Now, I have always believed that being a veteran does not automatically mean you’re on the right side of every foreign policy issue.  Far from it.  I understand that challenge.  No one is.  But it’s a different perspective always, and a vital one.  And I’ll never forget when I returned home from Vietnam and landed at McChord Air Force Base in Tacoma, Washington, feeling a little bit older than the 26 years that I was then.  The Navy taught me the skills of management, of leadership, organization, strategy, planning, implementation – and those lessons, believe me, have served me well throughout my life.  We all know how crucial our military is to our national defense, and I believe we should never hesitate to use force when necessary, and sometimes it is, even as an instrument of diplomacy.  But my time in war is what has made me such a big believer in the need to exhaust every option to resolve differences peacefully before you make the decision to ask young men and women to go into harm’s way. 

The fact is that the experience of being a veteran – I’m sure all of you share this – brings with it a voice that needs to be heard, whatever side you’re on, in order to defend America’s interests and promote our values across the globe.  When we wrestle with the challenge of building peace in Afghanistan, we benefit from the voice of a veteran who knows the cost of war.  When disaster strikes, whether by the hand of nature or by the hand of man, we benefit from the voice of a veteran who has delivered life-saving aid in real time somewhere in the world.  When we advocate for international disability rights, we benefit from the voice of a veteran who has given a limb of his or – for his or her country, and who understands how seemingly small obstacles can sometimes become huge and unfair barriers to daily life.

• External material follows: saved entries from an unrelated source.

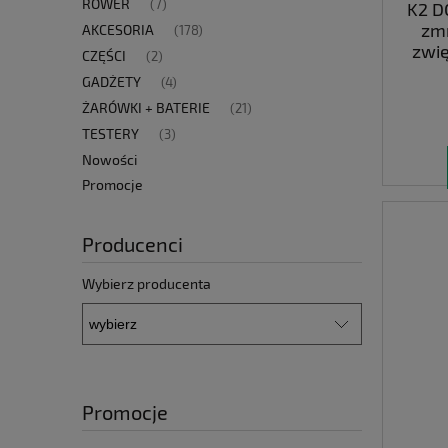
ROWER
(7)
K2 D
zmn
AKCESORIA
(178)
zwię
CZĘŚCI
(2)
GADŻETY
(4)
ŻARÓWKI + BATERIE
(21)
TESTERY
(3)
Nowości
Promocje
Producenci
Wybierz producenta
Promocje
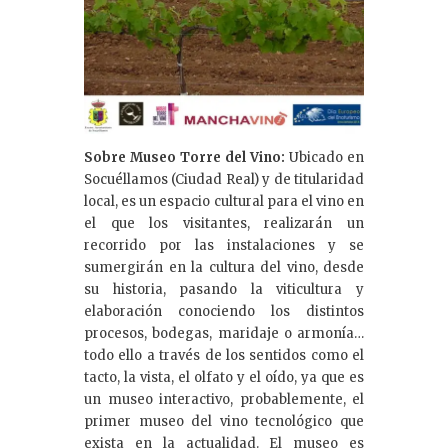
Sobre Museo Torre del Vino:
Ubicado en
Socuéllamos (Ciudad Real) y de titularidad
local, es un espacio cultural para el vino en
el que los visitantes, realizarán un
recorrido por las instalaciones y se
sumergirán en la cultura del vino, desde
su historia, pasando la viticultura y
elaboración conociendo los distintos
procesos, bodegas, maridaje o armonía…
todo ello a través de los sentidos como el
tacto, la vista, el olfato y el oído, ya que es
un museo interactivo, probablemente, el
primer museo del vino tecnológico que
exista en la actualidad. El museo es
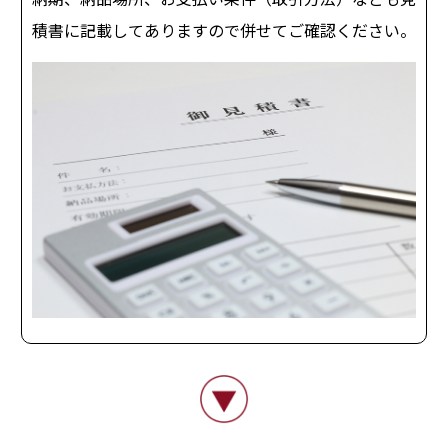
積書に記載してありますので併せてご確認ください。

So I want to emphasize:  This partnership, to paraphrase a son of Massachusetts, isn’t just about what the State Department can do for veterans, it’s about what veterans can do for the State Department and for America’s foreign policy.  We welcome those of you from this first class and we look forward to the second class and the third and the fourth.  And I’m very pleased to announce today – to re-announce, because Ben already announced it – that the next round of applications will open in March.  We’re in this for the long haul, folks, because it’s a great opportunity for those who take part and a great, great set of benefits for everybody who touches this program.

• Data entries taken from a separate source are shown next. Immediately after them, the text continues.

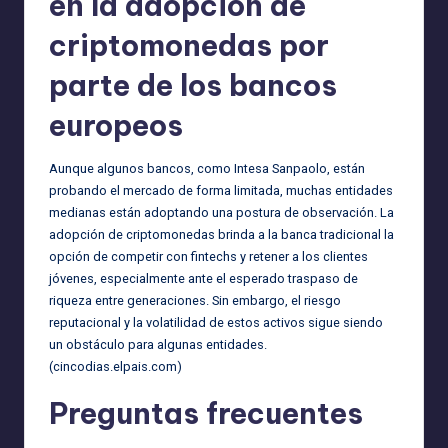
en la adopción de
criptomonedas por
parte de los bancos
europeos
Aunque algunos bancos, como Intesa Sanpaolo, están
probando el mercado de forma limitada, muchas entidades
medianas están adoptando una postura de observación. La
adopción de criptomonedas brinda a la banca tradicional la
opción de competir con fintechs y retener a los clientes
jóvenes, especialmente ante el esperado traspaso de
riqueza entre generaciones. Sin embargo, el riesgo
reputacional y la volatilidad de estos activos sigue siendo
un obstáculo para algunas entidades.
(
cincodias.elpais.com
)
Preguntas frecuentes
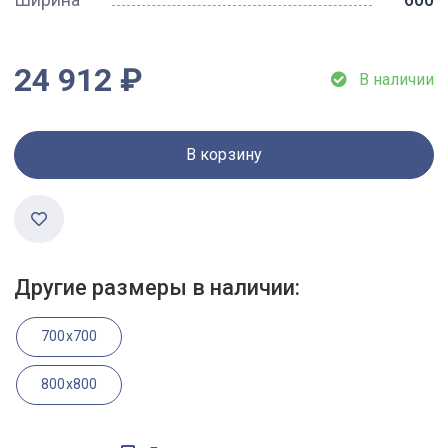
24 912 ₽
В наличии
В корзину
Другие размеры в наличии:
700x700
800x800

That’s why I’ve asked Drew to build this partnership:  To bring the unique skills that veterans have acquired and put them to work on the front line of diplomacy and development.  We need more people like Albert Espinoza, who served in the Air Force as an enlisted airman, a junior military officer, and he’s the first in his immediate family to graduate from college.  (Applause.)  We need more people like Ben Shoaf, who served in the Gulf and speaks Farsi.  We need more people like Janet Boehnlein, a VIP 2014 fellow, who is a veteran of the United States Navy, completed two deployments aboard the USS Eisenhower and USS George Washington. 

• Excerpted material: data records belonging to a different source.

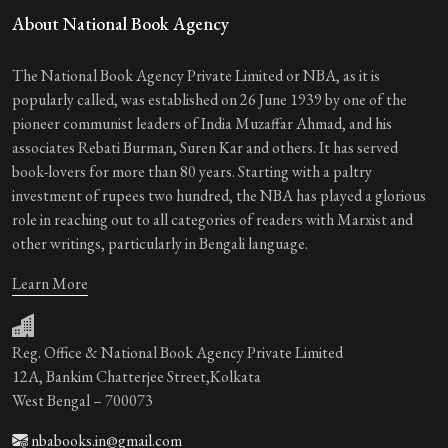
About National Book Agency
The National Book Agency Private Limited or NBA, as it is
popularly called, was established on 26 June 1939 by one of the
pioneer communist leaders of India Muzaffar Ahmad, and his
associates Rebati Burman, Suren Kar and others. It has served
book-lovers for more than 80 years. Starting with a paltry
investment of rupees two hundred, the NBA has played a glorious
role in reaching out to all categories of readers with Marxist and
other writings, particularly in Bengali language.
Learn More
Reg. Office & National Book Agency Private Limited
12A, Bankim Chatterjee Street,Kolkata
West Bengal – 700073
nbabooks.in@gmail.com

The bottom line is pretty simple:  All of us who have put on a uniform and left our families to serve this great country share a unique and a lifelong bond.  We never forget the reason we do what we do.  And we also cannot forget the families and the loved ones of those who serve and sacrifice today in faraway places.

Friends of mine who lost friends in a different context a long time ago came back from there – we all came back with a different saying:  “Every day is extra.”  You learn that when you lose friends.  I’ve always thought that that is a beautiful expression; a way of saying that we honor those that we’ve lost by continuing to grab every day and make the most of it, and particularly by continuing to serve our country and help other people.  That’s what this partnership is all about.  And we will remember that with each extra day, we have the chance to give a little bit extra from ourselves.

So thank you all very, very much for being part of this effort.  God bless you.  Look forward to working with you in the days ahead.  Thank you.  (Applause.)